* EXERCISE DIRECTIONS:
Transcribe, word for word, all of the entries below, and exclude any pictures from the copy.
⁂
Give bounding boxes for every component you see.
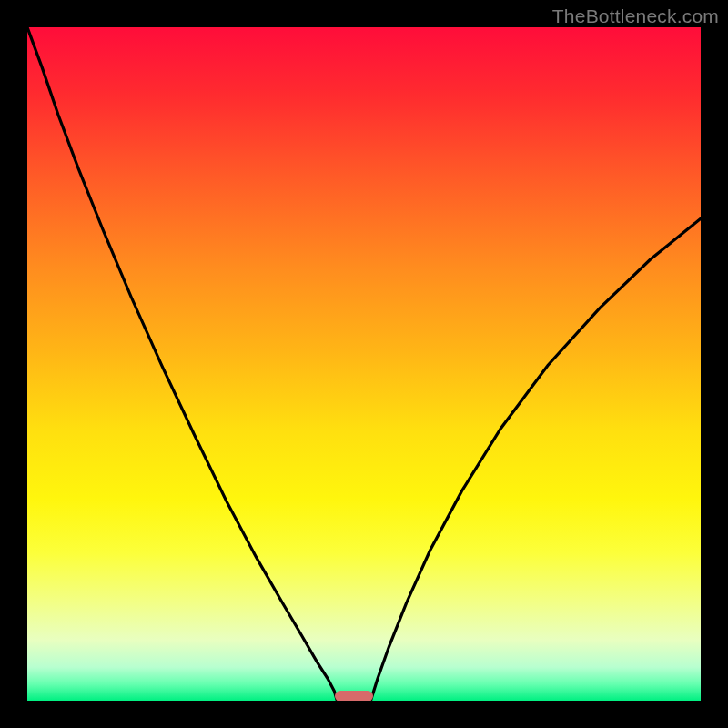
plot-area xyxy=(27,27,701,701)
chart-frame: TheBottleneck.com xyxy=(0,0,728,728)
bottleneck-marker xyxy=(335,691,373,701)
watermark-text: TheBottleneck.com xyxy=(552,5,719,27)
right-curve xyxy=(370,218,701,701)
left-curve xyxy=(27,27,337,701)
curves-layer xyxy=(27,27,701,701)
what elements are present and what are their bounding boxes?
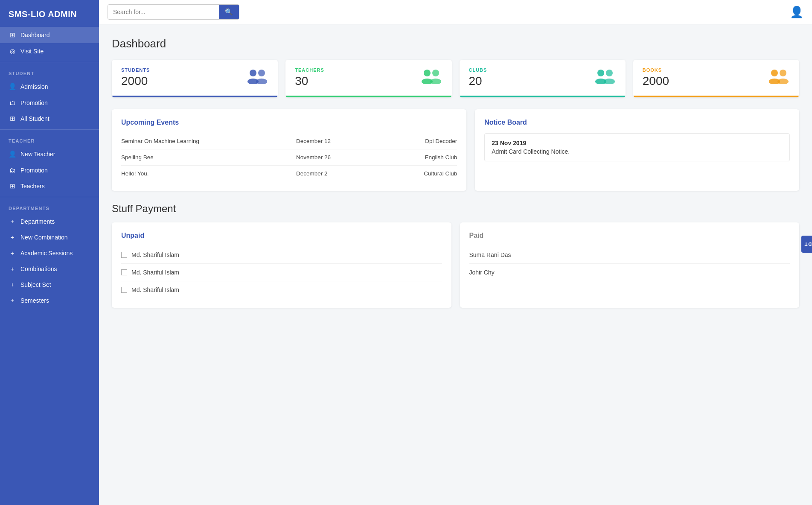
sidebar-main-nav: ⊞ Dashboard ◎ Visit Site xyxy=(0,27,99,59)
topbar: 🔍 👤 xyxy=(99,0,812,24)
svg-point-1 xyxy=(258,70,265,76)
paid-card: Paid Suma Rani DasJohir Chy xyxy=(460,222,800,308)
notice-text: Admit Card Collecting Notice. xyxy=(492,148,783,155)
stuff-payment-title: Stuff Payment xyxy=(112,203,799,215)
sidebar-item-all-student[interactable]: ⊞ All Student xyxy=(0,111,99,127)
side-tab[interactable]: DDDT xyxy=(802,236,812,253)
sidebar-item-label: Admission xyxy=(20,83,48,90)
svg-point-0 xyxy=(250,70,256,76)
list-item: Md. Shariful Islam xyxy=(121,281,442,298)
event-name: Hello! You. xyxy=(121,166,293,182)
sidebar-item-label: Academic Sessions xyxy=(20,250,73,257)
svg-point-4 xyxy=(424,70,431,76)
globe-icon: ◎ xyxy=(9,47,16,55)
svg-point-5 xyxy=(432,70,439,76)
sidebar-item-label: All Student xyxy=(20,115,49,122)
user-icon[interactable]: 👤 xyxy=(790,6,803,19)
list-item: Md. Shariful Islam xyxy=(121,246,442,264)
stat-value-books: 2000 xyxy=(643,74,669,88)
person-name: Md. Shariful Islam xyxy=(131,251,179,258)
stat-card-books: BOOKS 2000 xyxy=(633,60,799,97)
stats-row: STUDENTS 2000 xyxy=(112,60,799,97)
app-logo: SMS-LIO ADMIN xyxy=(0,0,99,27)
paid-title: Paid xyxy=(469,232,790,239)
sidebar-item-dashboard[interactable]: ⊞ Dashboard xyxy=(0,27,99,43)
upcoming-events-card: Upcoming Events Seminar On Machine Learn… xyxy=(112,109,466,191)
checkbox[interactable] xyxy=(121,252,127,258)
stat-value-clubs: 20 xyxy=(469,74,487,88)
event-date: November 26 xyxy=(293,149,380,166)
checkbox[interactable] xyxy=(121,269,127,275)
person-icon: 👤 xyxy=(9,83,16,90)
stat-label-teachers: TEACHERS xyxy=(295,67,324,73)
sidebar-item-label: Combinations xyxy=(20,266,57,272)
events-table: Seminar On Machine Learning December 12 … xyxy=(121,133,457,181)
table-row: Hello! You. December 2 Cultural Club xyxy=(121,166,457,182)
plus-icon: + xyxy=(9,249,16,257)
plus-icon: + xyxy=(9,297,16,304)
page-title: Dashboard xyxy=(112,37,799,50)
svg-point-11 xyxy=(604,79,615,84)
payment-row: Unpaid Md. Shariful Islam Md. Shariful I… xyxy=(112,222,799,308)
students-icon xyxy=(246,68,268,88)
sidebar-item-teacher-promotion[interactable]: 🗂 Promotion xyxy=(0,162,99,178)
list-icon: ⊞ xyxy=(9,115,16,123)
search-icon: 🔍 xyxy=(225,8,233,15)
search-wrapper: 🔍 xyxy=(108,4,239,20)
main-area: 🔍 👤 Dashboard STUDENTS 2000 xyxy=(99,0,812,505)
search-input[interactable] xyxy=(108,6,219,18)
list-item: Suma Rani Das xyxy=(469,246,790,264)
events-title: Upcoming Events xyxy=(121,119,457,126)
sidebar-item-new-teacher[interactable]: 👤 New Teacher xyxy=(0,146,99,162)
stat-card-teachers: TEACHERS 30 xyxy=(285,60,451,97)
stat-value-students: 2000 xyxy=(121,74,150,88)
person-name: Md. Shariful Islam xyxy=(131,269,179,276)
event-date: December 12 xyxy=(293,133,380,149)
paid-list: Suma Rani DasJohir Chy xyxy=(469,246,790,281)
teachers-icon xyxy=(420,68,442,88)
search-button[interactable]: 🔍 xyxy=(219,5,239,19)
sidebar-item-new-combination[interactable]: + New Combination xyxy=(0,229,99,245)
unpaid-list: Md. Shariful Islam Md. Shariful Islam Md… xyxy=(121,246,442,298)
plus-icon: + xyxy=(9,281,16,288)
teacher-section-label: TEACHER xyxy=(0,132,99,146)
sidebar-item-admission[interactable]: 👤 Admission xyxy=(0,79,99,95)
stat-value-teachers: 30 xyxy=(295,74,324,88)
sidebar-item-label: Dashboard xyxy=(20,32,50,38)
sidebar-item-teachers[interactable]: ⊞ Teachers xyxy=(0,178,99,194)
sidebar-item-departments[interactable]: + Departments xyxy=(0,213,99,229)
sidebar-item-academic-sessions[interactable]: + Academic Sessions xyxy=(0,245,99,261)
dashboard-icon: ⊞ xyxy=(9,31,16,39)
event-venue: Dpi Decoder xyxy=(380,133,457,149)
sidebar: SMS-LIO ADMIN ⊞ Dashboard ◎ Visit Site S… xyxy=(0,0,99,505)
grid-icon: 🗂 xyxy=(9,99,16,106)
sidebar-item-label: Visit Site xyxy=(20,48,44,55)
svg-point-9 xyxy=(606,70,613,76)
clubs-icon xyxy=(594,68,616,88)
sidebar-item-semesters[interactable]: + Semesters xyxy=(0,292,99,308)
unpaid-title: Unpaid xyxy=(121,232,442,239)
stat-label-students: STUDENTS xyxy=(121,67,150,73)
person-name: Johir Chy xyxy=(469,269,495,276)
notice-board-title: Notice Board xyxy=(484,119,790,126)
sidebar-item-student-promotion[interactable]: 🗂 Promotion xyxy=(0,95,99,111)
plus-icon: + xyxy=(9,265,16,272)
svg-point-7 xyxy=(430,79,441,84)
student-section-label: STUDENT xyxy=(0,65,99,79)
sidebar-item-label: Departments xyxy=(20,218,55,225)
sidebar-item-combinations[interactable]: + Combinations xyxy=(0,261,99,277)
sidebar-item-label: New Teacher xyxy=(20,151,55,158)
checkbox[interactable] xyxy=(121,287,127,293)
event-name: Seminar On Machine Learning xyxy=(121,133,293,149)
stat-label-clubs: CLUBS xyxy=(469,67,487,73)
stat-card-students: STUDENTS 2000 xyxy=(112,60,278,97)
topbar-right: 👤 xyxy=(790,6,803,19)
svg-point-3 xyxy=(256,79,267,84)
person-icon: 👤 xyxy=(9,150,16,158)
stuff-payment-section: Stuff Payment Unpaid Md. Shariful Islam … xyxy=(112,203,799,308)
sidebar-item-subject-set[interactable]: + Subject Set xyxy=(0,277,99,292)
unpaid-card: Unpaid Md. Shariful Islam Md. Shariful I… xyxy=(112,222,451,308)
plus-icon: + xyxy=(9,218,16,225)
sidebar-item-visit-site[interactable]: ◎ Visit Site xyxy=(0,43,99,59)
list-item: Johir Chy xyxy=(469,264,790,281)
⁂
* SOLUTION TO THE PROBLEM:
Give bounding boxes for every component you see.
plot-area xyxy=(27,27,701,701)
chart-frame: TheBottleneck.com xyxy=(0,0,728,728)
bottleneck-marker xyxy=(335,691,373,701)
watermark-text: TheBottleneck.com xyxy=(552,5,719,27)
right-curve xyxy=(370,218,701,701)
left-curve xyxy=(27,27,337,701)
curves-layer xyxy=(27,27,701,701)
what elements are present and what are their bounding boxes?
sidebar-main-nav: ⊞ Dashboard ◎ Visit Site xyxy=(0,27,99,59)
topbar: 🔍 👤 xyxy=(99,0,812,24)
svg-point-1 xyxy=(258,70,265,76)
paid-card: Paid Suma Rani DasJohir Chy xyxy=(460,222,800,308)
notice-text: Admit Card Collecting Notice. xyxy=(492,148,783,155)
stuff-payment-title: Stuff Payment xyxy=(112,203,799,215)
sidebar-item-all-student[interactable]: ⊞ All Student xyxy=(0,111,99,127)
side-tab[interactable]: DDDT xyxy=(802,236,812,253)
sidebar-item-label: Admission xyxy=(20,83,48,90)
svg-point-0 xyxy=(250,70,256,76)
list-item: Md. Shariful Islam xyxy=(121,281,442,298)
event-name: Hello! You. xyxy=(121,166,293,182)
sidebar-item-label: Academic Sessions xyxy=(20,250,73,257)
svg-point-4 xyxy=(424,70,431,76)
globe-icon: ◎ xyxy=(9,47,16,55)
svg-point-5 xyxy=(432,70,439,76)
sidebar-item-label: All Student xyxy=(20,115,49,122)
user-icon[interactable]: 👤 xyxy=(790,6,803,19)
list-item: Md. Shariful Islam xyxy=(121,246,442,264)
stat-value-books: 2000 xyxy=(643,74,669,88)
person-name: Md. Shariful Islam xyxy=(131,251,179,258)
stat-card-books: BOOKS 2000 xyxy=(633,60,799,97)
stats-row: STUDENTS 2000 xyxy=(112,60,799,97)
app-logo: SMS-LIO ADMIN xyxy=(0,0,99,27)
paid-title: Paid xyxy=(469,232,790,239)
sidebar-item-dashboard[interactable]: ⊞ Dashboard xyxy=(0,27,99,43)
upcoming-events-card: Upcoming Events Seminar On Machine Learn… xyxy=(112,109,466,191)
checkbox[interactable] xyxy=(121,252,127,258)
stat-value-clubs: 20 xyxy=(469,74,487,88)
event-date: November 26 xyxy=(293,149,380,166)
checkbox[interactable] xyxy=(121,269,127,275)
person-icon: 👤 xyxy=(9,83,16,90)
stat-label-teachers: TEACHERS xyxy=(295,67,324,73)
sidebar-item-label: Combinations xyxy=(20,266,57,272)
events-table: Seminar On Machine Learning December 12 … xyxy=(121,133,457,181)
table-row: Hello! You. December 2 Cultural Club xyxy=(121,166,457,182)
plus-icon: + xyxy=(9,249,16,257)
plus-icon: + xyxy=(9,297,16,304)
page-title: Dashboard xyxy=(112,37,799,50)
svg-point-11 xyxy=(604,79,615,84)
payment-row: Unpaid Md. Shariful Islam Md. Shariful I… xyxy=(112,222,799,308)
students-icon xyxy=(246,68,268,88)
sidebar-item-teacher-promotion[interactable]: 🗂 Promotion xyxy=(0,162,99,178)
list-icon: ⊞ xyxy=(9,115,16,123)
search-icon: 🔍 xyxy=(225,8,233,15)
search-wrapper: 🔍 xyxy=(108,4,239,20)
main-area: 🔍 👤 Dashboard STUDENTS 2000 xyxy=(99,0,812,505)
search-input[interactable] xyxy=(108,6,219,18)
list-item: Suma Rani Das xyxy=(469,246,790,264)
events-title: Upcoming Events xyxy=(121,119,457,126)
sidebar-item-new-teacher[interactable]: 👤 New Teacher xyxy=(0,146,99,162)
stat-card-teachers: TEACHERS 30 xyxy=(285,60,451,97)
stat-value-students: 2000 xyxy=(121,74,150,88)
person-name: Md. Shariful Islam xyxy=(131,269,179,276)
event-date: December 12 xyxy=(293,133,380,149)
paid-list: Suma Rani DasJohir Chy xyxy=(469,246,790,281)
teachers-icon xyxy=(420,68,442,88)
search-button[interactable]: 🔍 xyxy=(219,5,239,19)
sidebar-item-new-combination[interactable]: + New Combination xyxy=(0,229,99,245)
unpaid-list: Md. Shariful Islam Md. Shariful Islam Md… xyxy=(121,246,442,298)
plus-icon: + xyxy=(9,281,16,288)
teacher-section-label: TEACHER xyxy=(0,132,99,146)
sidebar-item-admission[interactable]: 👤 Admission xyxy=(0,79,99,95)
stat-value-teachers: 30 xyxy=(295,74,324,88)
sidebar-item-label: Dashboard xyxy=(20,32,50,38)
sidebar-item-teachers[interactable]: ⊞ Teachers xyxy=(0,178,99,194)
sidebar-item-departments[interactable]: + Departments xyxy=(0,213,99,229)
sidebar-item-academic-sessions[interactable]: + Academic Sessions xyxy=(0,245,99,261)
dashboard-icon: ⊞ xyxy=(9,31,16,39)
event-venue: Dpi Decoder xyxy=(380,133,457,149)
sidebar: SMS-LIO ADMIN ⊞ Dashboard ◎ Visit Site S… xyxy=(0,0,99,505)
grid-icon: 🗂 xyxy=(9,99,16,106)
sidebar-item-label: Visit Site xyxy=(20,48,44,55)
svg-point-9 xyxy=(606,70,613,76)
clubs-icon xyxy=(594,68,616,88)
sidebar-item-semesters[interactable]: + Semesters xyxy=(0,292,99,308)
unpaid-title: Unpaid xyxy=(121,232,442,239)
stat-label-students: STUDENTS xyxy=(121,67,150,73)
person-name: Johir Chy xyxy=(469,269,495,276)
notice-board-title: Notice Board xyxy=(484,119,790,126)
sidebar-item-student-promotion[interactable]: 🗂 Promotion xyxy=(0,95,99,111)
plus-icon: + xyxy=(9,265,16,272)
svg-point-7 xyxy=(430,79,441,84)
student-section-label: STUDENT xyxy=(0,65,99,79)
sidebar-item-label: Departments xyxy=(20,218,55,225)
sidebar-item-combinations[interactable]: + Combinations xyxy=(0,261,99,277)
sidebar-item-label: New Teacher xyxy=(20,151,55,158)
checkbox[interactable] xyxy=(121,287,127,293)
event-name: Seminar On Machine Learning xyxy=(121,133,293,149)
stat-label-clubs: CLUBS xyxy=(469,67,487,73)
stat-card-students: STUDENTS 2000 xyxy=(112,60,278,97)
topbar-right: 👤 xyxy=(790,6,803,19)
svg-point-3 xyxy=(256,79,267,84)
person-icon: 👤 xyxy=(9,150,16,158)
stuff-payment-section: Stuff Payment Unpaid Md. Shariful Islam … xyxy=(112,203,799,308)
sidebar-item-subject-set[interactable]: + Subject Set xyxy=(0,277,99,292)
unpaid-card: Unpaid Md. Shariful Islam Md. Shariful I… xyxy=(112,222,451,308)
plus-icon: + xyxy=(9,218,16,225)
sidebar-item-visit-site[interactable]: ◎ Visit Site xyxy=(0,43,99,59)
list-item: Johir Chy xyxy=(469,264,790,281)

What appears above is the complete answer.